The team quickly adopts matching uniforms, made out of “unstable molecules”, and take up residence in New York City’s Baxter Building. Another nod to Marvel’s Golden Age came in issue #4, as Johnny discovered Prince Namor, the Sub-Mariner, sitting in a boarding house. (Lee and Kirby would complete their trip down Golden Age memory lane in Avengers #4, when the Sub-Mariner’s actions helped bring back Captain America, who everyone thought had perished at the end of World War II.)

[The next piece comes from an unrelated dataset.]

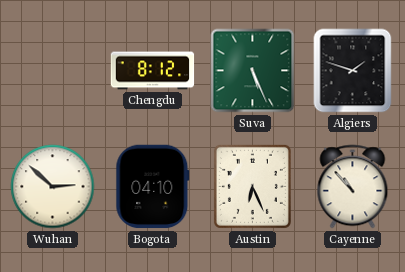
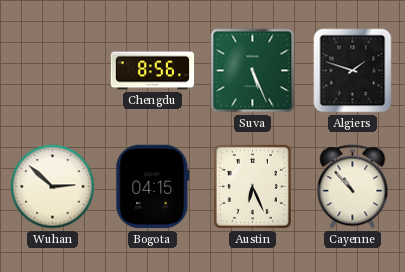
Chengdu: 8:12 -> 8:56
Bogota: 04:10 -> 04:15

Each month, a new villain would appear on the scene, and it would take the combined efforts of the Fantastic Four to halt the latest menace. From shape-changing Skrulls from outer-space to the Red Ghost and his Super-Apes in outer-space, and from the controlling mind of the Mad Thinker to the mind controlling of the Puppet Master, the Fantastic Four faced all challenges head on. Perhaps the greatest villain in Marvel Comics was introduced in issue #5, when the FF came face-to-face with Dr. Doom, monarch of Latveria, who wants nothing more in life than to exact his revenge on Richards and his family.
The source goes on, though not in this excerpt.